Opinião – Uma agenda política para o século XXI

é preciso levar ao debate público a necessidade urgente de readequar as estruturas constitucionais das instituições brasileiras à nova era tecnológica sem que haja perda do conteúdo funcional, escreve Marcos Marrofon

13/06/2022 08:30

”Mudanças fomentam novas formas de relacionamento humano-máquina”

O hiperdesenvolvimento tecnológico que assistimos contemporaneamente prenuncia o advento de uma transição civilizacional sem precedentes.

Acompanhamos a presença de avançadas Inteligências Artificiais (IAs), já em operação, com capacidade de aprendizagem (deep learning);o incremento da Robótica; as possibilidades de manipulação genética e o avanço no rumo do transhumanismo; o Metaverso e a mega-economia baseada em dados (Big Data), impulsionados pelo motor do 5G com alta capacidade de transmissão de conteúdo de comunicação.

Esse conjunto de mudanças fomenta novas formas de relacionamento humano-máquina, novos mindsets, exigindo, dessa forma, marcos regulatórios de maior complexidade, além de ações políticas concretas para lidar com essa inédita realidade, que envolvem desde questões estruturais acerca do papel do Estado e das políticas públicas, até o tratamento nos Legislativos das implicações práticas das novas tecnologias e dos dilemas importantes que se apresentam no campo da bioética.

Nesse contexto, a forma tradicional do Estado de Direito, forjada a partir dos séculos XVIII e XIX assim como a tradicional busca de concretização dos direitos fundamentais, individuais e sociais, implementada no Século XX, não dão mais conta da nossa realidade presente e futura.

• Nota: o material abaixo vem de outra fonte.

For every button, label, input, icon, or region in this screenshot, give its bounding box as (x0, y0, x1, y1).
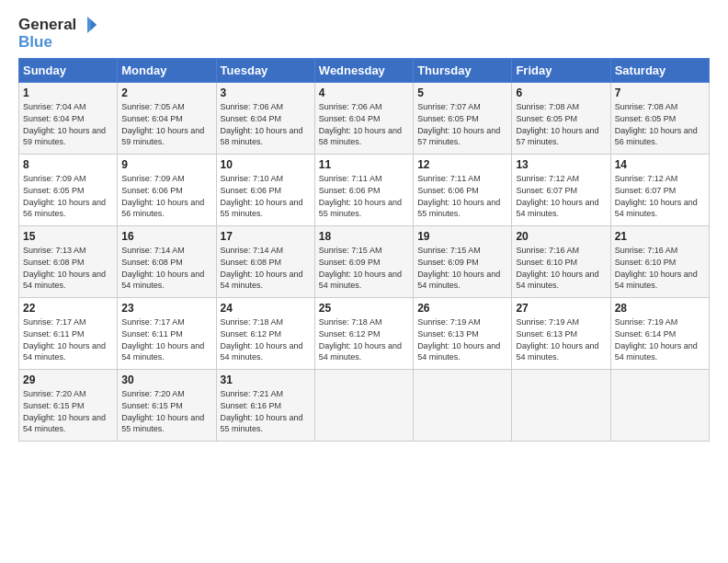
day-number: 28 (615, 302, 705, 315)
day-info: Sunrise: 7:04 AMSunset: 6:04 PMDaylight:… (23, 101, 113, 147)
day-number: 4 (319, 86, 409, 99)
day-info: Sunrise: 7:15 AMSunset: 6:09 PMDaylight:… (417, 245, 507, 291)
calendar-week-3: 15Sunrise: 7:13 AMSunset: 6:08 PMDayligh… (19, 226, 710, 298)
day-info: Sunrise: 7:17 AMSunset: 6:11 PMDaylight:… (23, 316, 113, 362)
day-info: Sunrise: 7:20 AMSunset: 6:15 PMDaylight:… (121, 388, 211, 434)
calendar-cell: 5Sunrise: 7:07 AMSunset: 6:05 PMDaylight… (414, 83, 512, 155)
calendar-cell (314, 370, 413, 442)
calendar-cell: 21Sunrise: 7:16 AMSunset: 6:10 PMDayligh… (610, 226, 709, 298)
calendar-table: SundayMondayTuesdayWednesdayThursdayFrid… (18, 58, 710, 442)
day-header-monday: Monday (118, 59, 216, 83)
day-info: Sunrise: 7:08 AMSunset: 6:05 PMDaylight:… (615, 101, 705, 147)
calendar-cell: 1Sunrise: 7:04 AMSunset: 6:04 PMDaylight… (19, 83, 118, 155)
calendar-cell (414, 370, 512, 442)
calendar-cell: 6Sunrise: 7:08 AMSunset: 6:05 PMDaylight… (512, 83, 610, 155)
calendar-cell: 4Sunrise: 7:06 AMSunset: 6:04 PMDaylight… (314, 83, 413, 155)
calendar-cell: 25Sunrise: 7:18 AMSunset: 6:12 PMDayligh… (314, 298, 413, 370)
day-number: 2 (121, 86, 211, 99)
calendar-cell: 28Sunrise: 7:19 AMSunset: 6:14 PMDayligh… (610, 298, 709, 370)
day-number: 19 (417, 230, 507, 243)
day-number: 13 (516, 158, 606, 171)
day-header-thursday: Thursday (414, 59, 512, 83)
day-info: Sunrise: 7:19 AMSunset: 6:14 PMDaylight:… (615, 316, 705, 362)
day-number: 3 (221, 86, 311, 99)
logo-general-text: General (18, 17, 76, 34)
calendar-cell: 27Sunrise: 7:19 AMSunset: 6:13 PMDayligh… (512, 298, 610, 370)
day-number: 26 (417, 302, 507, 315)
calendar-cell: 3Sunrise: 7:06 AMSunset: 6:04 PMDaylight… (216, 83, 314, 155)
day-header-saturday: Saturday (610, 59, 709, 83)
calendar-cell: 18Sunrise: 7:15 AMSunset: 6:09 PMDayligh… (314, 226, 413, 298)
header: General Blue (18, 17, 710, 51)
calendar-cell: 29Sunrise: 7:20 AMSunset: 6:15 PMDayligh… (19, 370, 118, 442)
calendar-cell: 16Sunrise: 7:14 AMSunset: 6:08 PMDayligh… (118, 226, 216, 298)
calendar-cell: 10Sunrise: 7:10 AMSunset: 6:06 PMDayligh… (216, 155, 314, 226)
calendar-week-1: 1Sunrise: 7:04 AMSunset: 6:04 PMDaylight… (19, 83, 710, 155)
calendar-cell: 31Sunrise: 7:21 AMSunset: 6:16 PMDayligh… (216, 370, 314, 442)
day-number: 24 (221, 302, 311, 315)
calendar-cell: 13Sunrise: 7:12 AMSunset: 6:07 PMDayligh… (512, 155, 610, 226)
day-number: 30 (121, 373, 211, 386)
day-number: 22 (23, 302, 113, 315)
day-header-sunday: Sunday (19, 59, 118, 83)
day-number: 25 (319, 302, 409, 315)
calendar-week-2: 8Sunrise: 7:09 AMSunset: 6:05 PMDaylight… (19, 155, 710, 226)
calendar-cell: 17Sunrise: 7:14 AMSunset: 6:08 PMDayligh… (216, 226, 314, 298)
day-number: 8 (23, 158, 113, 171)
calendar-cell: 26Sunrise: 7:19 AMSunset: 6:13 PMDayligh… (414, 298, 512, 370)
calendar-cell: 2Sunrise: 7:05 AMSunset: 6:04 PMDaylight… (118, 83, 216, 155)
day-info: Sunrise: 7:16 AMSunset: 6:10 PMDaylight:… (516, 245, 606, 291)
day-info: Sunrise: 7:11 AMSunset: 6:06 PMDaylight:… (417, 173, 507, 219)
day-info: Sunrise: 7:18 AMSunset: 6:12 PMDaylight:… (319, 316, 409, 362)
day-info: Sunrise: 7:12 AMSunset: 6:07 PMDaylight:… (516, 173, 606, 219)
day-info: Sunrise: 7:06 AMSunset: 6:04 PMDaylight:… (319, 101, 409, 147)
calendar-cell: 24Sunrise: 7:18 AMSunset: 6:12 PMDayligh… (216, 298, 314, 370)
day-number: 11 (319, 158, 409, 171)
logo-container: General Blue (18, 17, 97, 51)
day-info: Sunrise: 7:09 AMSunset: 6:06 PMDaylight:… (121, 173, 211, 219)
logo-text: General (18, 17, 97, 34)
day-info: Sunrise: 7:14 AMSunset: 6:08 PMDaylight:… (121, 245, 211, 291)
day-header-tuesday: Tuesday (216, 59, 314, 83)
calendar-cell: 15Sunrise: 7:13 AMSunset: 6:08 PMDayligh… (19, 226, 118, 298)
day-number: 27 (516, 302, 606, 315)
day-info: Sunrise: 7:14 AMSunset: 6:08 PMDaylight:… (221, 245, 311, 291)
calendar-cell: 19Sunrise: 7:15 AMSunset: 6:09 PMDayligh… (414, 226, 512, 298)
calendar-cell: 7Sunrise: 7:08 AMSunset: 6:05 PMDaylight… (610, 83, 709, 155)
day-info: Sunrise: 7:19 AMSunset: 6:13 PMDaylight:… (516, 316, 606, 362)
day-number: 21 (615, 230, 705, 243)
svg-marker-1 (91, 19, 97, 30)
logo: General Blue (18, 17, 97, 51)
day-info: Sunrise: 7:08 AMSunset: 6:05 PMDaylight:… (516, 101, 606, 147)
calendar-cell: 12Sunrise: 7:11 AMSunset: 6:06 PMDayligh… (414, 155, 512, 226)
day-number: 18 (319, 230, 409, 243)
day-number: 29 (23, 373, 113, 386)
day-number: 14 (615, 158, 705, 171)
day-info: Sunrise: 7:16 AMSunset: 6:10 PMDaylight:… (615, 245, 705, 291)
day-number: 12 (417, 158, 507, 171)
calendar-cell: 14Sunrise: 7:12 AMSunset: 6:07 PMDayligh… (610, 155, 709, 226)
day-number: 16 (121, 230, 211, 243)
day-info: Sunrise: 7:21 AMSunset: 6:16 PMDaylight:… (221, 388, 311, 434)
calendar-cell: 11Sunrise: 7:11 AMSunset: 6:06 PMDayligh… (314, 155, 413, 226)
day-info: Sunrise: 7:05 AMSunset: 6:04 PMDaylight:… (121, 101, 211, 147)
day-header-wednesday: Wednesday (314, 59, 413, 83)
logo-flag-icon (78, 17, 97, 33)
calendar-cell: 9Sunrise: 7:09 AMSunset: 6:06 PMDaylight… (118, 155, 216, 226)
calendar-cell: 20Sunrise: 7:16 AMSunset: 6:10 PMDayligh… (512, 226, 610, 298)
header-row: SundayMondayTuesdayWednesdayThursdayFrid… (19, 59, 710, 83)
day-info: Sunrise: 7:18 AMSunset: 6:12 PMDaylight:… (221, 316, 311, 362)
calendar-page: General Blue SundayMondayTuesdayWednesda… (0, 0, 728, 451)
calendar-cell: 8Sunrise: 7:09 AMSunset: 6:05 PMDaylight… (19, 155, 118, 226)
day-number: 10 (221, 158, 311, 171)
day-number: 9 (121, 158, 211, 171)
logo-blue-text: Blue (18, 34, 97, 52)
day-header-friday: Friday (512, 59, 610, 83)
day-info: Sunrise: 7:10 AMSunset: 6:06 PMDaylight:… (221, 173, 311, 219)
day-number: 6 (516, 86, 606, 99)
day-info: Sunrise: 7:11 AMSunset: 6:06 PMDaylight:… (319, 173, 409, 219)
day-number: 7 (615, 86, 705, 99)
day-info: Sunrise: 7:13 AMSunset: 6:08 PMDaylight:… (23, 245, 113, 291)
day-number: 20 (516, 230, 606, 243)
day-info: Sunrise: 7:09 AMSunset: 6:05 PMDaylight:… (23, 173, 113, 219)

O tempo do Estado burocrático se tornou incompatível com o tempo da vida, isto é, não contempla as demandas dos cidadãos na velocidade exigida pelas relações contemporâneas.

Há, assim, uma evidente crise da democracia, anunciada pela perda progressiva de legitimidade das instituições representativas[1] e pela ineficiência das ações públicas, o que tem estimulado a emergência de populismos cibernéticos e de retrocessos autoritários.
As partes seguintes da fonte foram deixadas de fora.